(Information given)

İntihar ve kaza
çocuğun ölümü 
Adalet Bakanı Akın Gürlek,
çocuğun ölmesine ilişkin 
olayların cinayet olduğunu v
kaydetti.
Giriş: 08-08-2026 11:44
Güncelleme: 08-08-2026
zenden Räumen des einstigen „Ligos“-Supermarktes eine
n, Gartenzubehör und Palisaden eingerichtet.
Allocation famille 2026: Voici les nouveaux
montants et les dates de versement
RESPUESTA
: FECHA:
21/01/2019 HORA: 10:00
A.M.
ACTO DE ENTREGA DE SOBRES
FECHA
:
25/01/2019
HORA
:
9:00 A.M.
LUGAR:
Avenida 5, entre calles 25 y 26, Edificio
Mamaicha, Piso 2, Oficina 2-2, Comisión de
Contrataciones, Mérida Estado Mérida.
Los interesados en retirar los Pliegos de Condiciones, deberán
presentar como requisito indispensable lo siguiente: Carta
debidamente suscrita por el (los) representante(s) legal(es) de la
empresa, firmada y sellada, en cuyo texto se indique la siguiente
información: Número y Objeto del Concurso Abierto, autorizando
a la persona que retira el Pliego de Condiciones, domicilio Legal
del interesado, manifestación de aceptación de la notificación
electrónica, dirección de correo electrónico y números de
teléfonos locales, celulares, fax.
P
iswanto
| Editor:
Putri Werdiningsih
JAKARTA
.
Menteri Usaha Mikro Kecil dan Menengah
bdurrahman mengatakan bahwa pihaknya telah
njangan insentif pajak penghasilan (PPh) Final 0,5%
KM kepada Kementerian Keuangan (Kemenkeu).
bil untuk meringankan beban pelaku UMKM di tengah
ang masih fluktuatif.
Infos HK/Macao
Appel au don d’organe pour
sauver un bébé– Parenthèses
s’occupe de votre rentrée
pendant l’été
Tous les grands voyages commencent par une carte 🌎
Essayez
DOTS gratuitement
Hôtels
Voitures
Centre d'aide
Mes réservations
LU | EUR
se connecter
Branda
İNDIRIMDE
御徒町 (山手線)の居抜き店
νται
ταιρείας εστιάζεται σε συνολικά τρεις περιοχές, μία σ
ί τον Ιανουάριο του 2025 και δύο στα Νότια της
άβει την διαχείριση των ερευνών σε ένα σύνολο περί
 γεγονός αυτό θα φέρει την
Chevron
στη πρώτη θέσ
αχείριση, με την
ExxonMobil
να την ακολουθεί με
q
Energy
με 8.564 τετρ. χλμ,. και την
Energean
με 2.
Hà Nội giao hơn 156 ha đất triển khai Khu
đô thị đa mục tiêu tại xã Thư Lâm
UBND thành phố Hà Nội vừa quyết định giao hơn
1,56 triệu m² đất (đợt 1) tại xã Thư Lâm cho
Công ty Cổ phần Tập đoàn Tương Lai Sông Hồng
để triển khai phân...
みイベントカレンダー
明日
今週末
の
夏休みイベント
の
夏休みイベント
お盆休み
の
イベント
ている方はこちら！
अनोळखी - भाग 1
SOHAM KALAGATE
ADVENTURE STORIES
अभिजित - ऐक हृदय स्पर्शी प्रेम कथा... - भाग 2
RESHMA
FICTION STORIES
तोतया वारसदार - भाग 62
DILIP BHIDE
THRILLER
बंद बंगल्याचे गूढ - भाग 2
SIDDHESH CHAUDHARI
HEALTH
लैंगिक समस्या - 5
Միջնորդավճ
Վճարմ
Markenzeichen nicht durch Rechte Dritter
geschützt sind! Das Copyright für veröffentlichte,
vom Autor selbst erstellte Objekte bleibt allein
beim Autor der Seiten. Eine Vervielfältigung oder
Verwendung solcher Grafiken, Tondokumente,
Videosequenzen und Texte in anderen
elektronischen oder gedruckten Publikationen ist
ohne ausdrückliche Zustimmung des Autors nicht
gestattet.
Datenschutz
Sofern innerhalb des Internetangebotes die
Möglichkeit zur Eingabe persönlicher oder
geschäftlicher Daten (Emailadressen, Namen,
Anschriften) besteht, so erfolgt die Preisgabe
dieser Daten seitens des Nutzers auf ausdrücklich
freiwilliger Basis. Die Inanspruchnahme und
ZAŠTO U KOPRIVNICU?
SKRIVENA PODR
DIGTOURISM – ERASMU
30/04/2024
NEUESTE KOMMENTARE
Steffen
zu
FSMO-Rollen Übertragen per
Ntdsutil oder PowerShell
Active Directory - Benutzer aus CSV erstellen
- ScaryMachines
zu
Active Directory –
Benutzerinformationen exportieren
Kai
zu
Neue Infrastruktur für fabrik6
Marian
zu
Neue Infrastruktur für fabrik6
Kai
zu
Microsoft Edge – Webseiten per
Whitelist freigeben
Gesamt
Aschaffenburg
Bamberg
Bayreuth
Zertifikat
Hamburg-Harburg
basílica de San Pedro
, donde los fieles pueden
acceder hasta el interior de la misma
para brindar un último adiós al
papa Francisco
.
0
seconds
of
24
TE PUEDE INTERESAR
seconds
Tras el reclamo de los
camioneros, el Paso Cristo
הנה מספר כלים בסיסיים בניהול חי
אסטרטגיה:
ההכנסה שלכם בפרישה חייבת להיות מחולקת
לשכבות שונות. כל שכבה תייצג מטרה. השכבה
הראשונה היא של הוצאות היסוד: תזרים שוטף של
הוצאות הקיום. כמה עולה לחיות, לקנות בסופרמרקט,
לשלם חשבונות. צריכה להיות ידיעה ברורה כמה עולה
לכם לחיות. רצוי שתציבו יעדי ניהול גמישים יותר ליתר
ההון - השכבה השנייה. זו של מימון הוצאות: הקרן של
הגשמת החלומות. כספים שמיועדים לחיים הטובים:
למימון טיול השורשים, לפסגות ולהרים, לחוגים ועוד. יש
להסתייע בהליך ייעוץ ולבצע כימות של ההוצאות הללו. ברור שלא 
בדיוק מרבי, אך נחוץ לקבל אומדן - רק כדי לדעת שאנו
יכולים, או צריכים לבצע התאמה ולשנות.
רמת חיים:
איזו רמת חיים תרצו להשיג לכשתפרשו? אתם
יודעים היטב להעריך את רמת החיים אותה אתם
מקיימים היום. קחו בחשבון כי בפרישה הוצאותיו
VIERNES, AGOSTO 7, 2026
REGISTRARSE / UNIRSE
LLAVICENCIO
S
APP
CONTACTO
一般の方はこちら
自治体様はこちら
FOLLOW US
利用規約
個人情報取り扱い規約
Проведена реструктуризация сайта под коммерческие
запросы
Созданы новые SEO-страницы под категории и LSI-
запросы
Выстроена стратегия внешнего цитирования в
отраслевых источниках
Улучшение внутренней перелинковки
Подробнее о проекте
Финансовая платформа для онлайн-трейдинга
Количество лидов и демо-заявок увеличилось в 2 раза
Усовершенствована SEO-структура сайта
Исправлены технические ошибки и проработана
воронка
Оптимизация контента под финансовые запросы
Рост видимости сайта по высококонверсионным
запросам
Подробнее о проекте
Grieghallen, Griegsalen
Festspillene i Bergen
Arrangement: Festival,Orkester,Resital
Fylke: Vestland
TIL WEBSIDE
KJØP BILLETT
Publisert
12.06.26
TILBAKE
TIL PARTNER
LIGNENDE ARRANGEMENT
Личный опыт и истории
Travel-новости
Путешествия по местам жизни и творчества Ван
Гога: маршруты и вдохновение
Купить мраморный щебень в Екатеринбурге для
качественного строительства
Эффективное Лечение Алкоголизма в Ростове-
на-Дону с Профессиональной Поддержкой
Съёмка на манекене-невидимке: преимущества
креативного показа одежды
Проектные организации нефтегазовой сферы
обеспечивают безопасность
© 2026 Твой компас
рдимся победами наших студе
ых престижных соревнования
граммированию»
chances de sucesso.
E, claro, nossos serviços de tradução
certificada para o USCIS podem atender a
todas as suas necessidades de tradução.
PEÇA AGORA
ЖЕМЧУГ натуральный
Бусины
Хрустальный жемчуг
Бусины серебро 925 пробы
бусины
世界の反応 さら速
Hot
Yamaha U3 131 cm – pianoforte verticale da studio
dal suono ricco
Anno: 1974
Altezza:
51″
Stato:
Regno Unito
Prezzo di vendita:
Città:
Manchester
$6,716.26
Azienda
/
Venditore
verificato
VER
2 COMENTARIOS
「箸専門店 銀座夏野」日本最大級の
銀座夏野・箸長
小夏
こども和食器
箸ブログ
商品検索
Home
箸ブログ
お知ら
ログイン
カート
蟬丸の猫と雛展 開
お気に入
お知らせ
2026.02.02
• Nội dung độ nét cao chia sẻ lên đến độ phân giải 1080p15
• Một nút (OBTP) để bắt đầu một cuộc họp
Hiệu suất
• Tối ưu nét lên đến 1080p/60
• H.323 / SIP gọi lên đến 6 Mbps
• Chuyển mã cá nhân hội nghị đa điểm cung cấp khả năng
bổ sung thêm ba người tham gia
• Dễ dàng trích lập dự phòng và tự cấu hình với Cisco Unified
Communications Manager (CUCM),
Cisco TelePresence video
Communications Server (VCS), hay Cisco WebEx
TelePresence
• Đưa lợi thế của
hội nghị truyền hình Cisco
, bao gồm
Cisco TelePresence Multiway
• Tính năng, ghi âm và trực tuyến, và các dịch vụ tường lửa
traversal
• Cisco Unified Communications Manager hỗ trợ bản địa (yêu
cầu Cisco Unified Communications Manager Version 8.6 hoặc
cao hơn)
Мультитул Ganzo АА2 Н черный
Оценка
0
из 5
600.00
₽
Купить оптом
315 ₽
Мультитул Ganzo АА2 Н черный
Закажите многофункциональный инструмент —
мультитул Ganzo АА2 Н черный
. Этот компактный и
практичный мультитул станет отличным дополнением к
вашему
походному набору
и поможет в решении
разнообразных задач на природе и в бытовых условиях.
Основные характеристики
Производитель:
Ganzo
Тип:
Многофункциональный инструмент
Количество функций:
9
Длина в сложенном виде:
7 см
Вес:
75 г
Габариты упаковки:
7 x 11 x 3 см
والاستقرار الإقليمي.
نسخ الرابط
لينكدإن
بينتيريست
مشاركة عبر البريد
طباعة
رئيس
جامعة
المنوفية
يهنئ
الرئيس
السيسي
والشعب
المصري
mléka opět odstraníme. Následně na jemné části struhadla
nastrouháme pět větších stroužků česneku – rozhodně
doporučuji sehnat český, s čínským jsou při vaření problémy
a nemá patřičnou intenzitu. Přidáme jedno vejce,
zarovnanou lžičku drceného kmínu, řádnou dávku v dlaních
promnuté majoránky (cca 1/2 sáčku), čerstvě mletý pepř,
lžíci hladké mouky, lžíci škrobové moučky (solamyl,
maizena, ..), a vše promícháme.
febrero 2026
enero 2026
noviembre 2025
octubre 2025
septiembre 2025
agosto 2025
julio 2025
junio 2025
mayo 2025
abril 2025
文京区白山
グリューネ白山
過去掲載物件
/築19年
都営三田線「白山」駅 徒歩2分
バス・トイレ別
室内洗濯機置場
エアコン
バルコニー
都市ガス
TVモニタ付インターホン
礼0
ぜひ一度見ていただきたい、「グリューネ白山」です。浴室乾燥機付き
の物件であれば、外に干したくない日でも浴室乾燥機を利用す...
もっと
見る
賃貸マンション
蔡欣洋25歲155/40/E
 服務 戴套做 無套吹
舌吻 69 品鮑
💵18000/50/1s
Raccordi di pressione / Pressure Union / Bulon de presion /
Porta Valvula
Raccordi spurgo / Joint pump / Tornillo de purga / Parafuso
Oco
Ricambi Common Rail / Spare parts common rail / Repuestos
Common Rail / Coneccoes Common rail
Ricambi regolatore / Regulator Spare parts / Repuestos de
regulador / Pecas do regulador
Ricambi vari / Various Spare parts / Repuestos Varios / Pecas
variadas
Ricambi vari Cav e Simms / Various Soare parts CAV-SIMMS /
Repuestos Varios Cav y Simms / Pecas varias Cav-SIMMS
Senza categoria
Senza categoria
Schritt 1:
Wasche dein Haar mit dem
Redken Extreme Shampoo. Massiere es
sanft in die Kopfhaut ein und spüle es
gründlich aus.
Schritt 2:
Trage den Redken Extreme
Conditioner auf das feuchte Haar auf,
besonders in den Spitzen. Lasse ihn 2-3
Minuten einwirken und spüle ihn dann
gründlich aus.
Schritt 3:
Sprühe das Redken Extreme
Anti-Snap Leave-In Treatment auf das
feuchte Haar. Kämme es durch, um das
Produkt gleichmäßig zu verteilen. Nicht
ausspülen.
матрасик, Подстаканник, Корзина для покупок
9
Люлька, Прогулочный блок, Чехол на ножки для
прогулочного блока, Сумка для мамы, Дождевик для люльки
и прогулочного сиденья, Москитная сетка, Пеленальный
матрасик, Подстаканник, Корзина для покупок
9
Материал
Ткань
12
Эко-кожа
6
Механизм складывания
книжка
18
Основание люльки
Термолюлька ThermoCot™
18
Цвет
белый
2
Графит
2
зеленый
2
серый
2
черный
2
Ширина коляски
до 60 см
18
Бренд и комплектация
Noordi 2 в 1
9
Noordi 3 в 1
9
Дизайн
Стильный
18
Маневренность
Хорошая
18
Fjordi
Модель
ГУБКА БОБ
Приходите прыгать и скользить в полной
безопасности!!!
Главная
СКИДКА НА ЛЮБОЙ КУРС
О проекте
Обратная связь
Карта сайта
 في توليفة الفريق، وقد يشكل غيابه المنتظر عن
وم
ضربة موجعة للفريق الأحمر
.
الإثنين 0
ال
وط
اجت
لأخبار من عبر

(End Information given)

The answer should consist of every line from the listing above that includes the word "durch".

Answer to this exercise
Markenzeichen nicht durch Rechte Dritter
feuchte Haar. Kämme es durch, um das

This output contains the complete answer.